*** Data in this exercise Section Begins ***

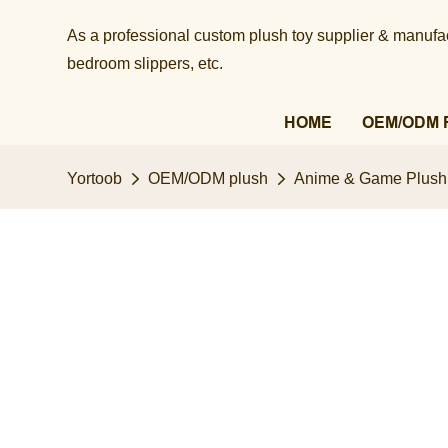
As a professional custom plush toy supplier & manufact
bedroom slippers, etc.​​​​​​​
HOME
OEM/ODM 
Yortoob
OEM/ODM plush
Anime & Game Plush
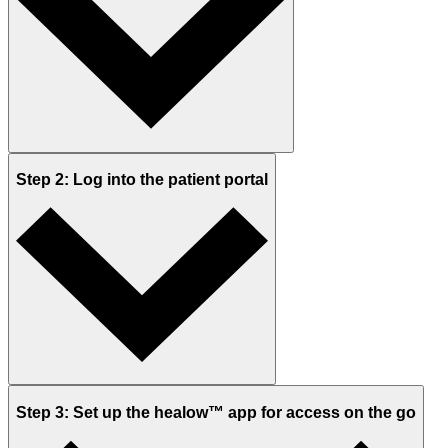
Step 2: Log into the patient portal
Step 3: Set up the healow™ app for access on the go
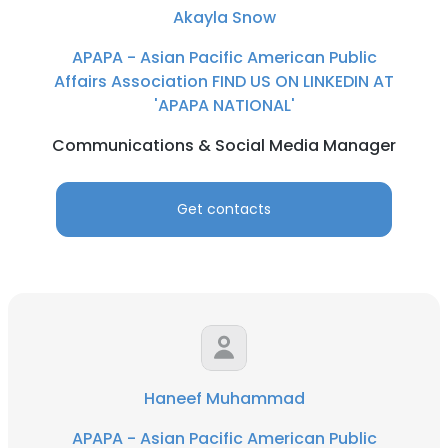
Akayla Snow
APAPA - Asian Pacific American Public
Affairs Association FIND US ON LINKEDIN AT
'APAPA NATIONAL'
Communications & Social Media Manager
Get contacts
Haneef Muhammad
APAPA - Asian Pacific American Public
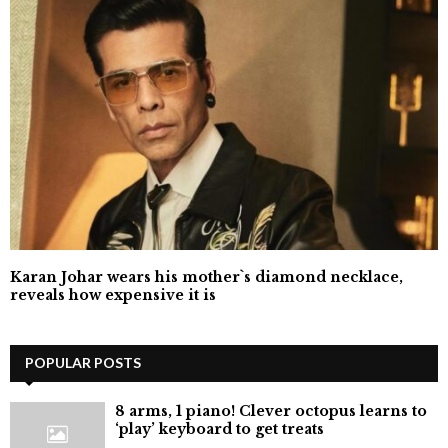
Karan Johar wears his mother`s diamond necklace,
reveals how expensive it is
POPULAR POSTS
8 arms, 1 piano! Clever octopus learns to
‘play’ keyboard to get treats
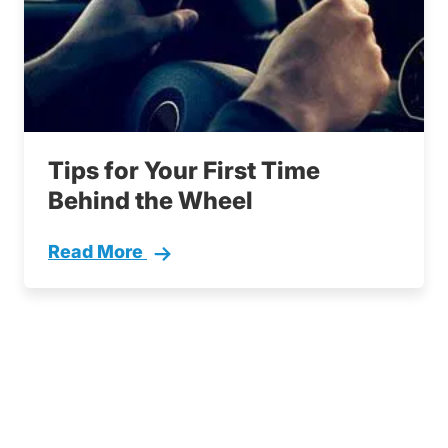
Tips for Your First Time
Behind the Wheel
Read More
First Time Behind The Wheel Tips Driving Le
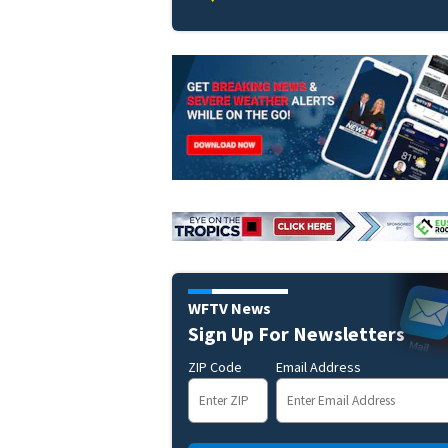
WFTV News
Sign Up For Newsletters
ZIP Code
Email Address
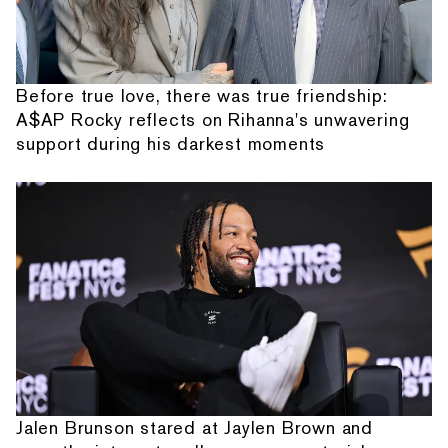
Before true love, there was true friendship:
A$AP Rocky reflects on Rihanna's unwavering
support during his darkest moments
Jalen Brunson stared at Jaylen Brown and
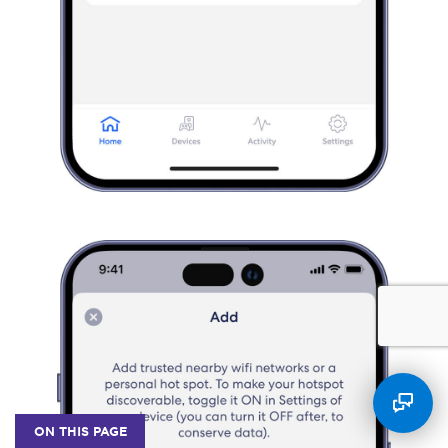
ON THIS PAGE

*** Data in this exercise Section Ends ***

Exercise objective ::
Please repeat, with no pictures, each line from the start of the records above through the line with "reveals how expensive it is", inclusive, and only those.

Expected output ::
As a professional custom plush toy supplier & manufact
bedroom slippers, etc.​​​​​​​
HOME
OEM/ODM 
Yortoob
OEM/ODM plush
Anime & Game Plush
Step 2: Log into the patient portal
Step 3: Set up the healow™ app for access on the go
Akayla Snow
APAPA - Asian Pacific American Public
Affairs Association FIND US ON LINKEDIN AT
'APAPA NATIONAL'
Communications & Social Media Manager
Get contacts
Haneef Muhammad
APAPA - Asian Pacific American Public
Karan Johar wears his mother`s diamond necklace,
reveals how expensive it is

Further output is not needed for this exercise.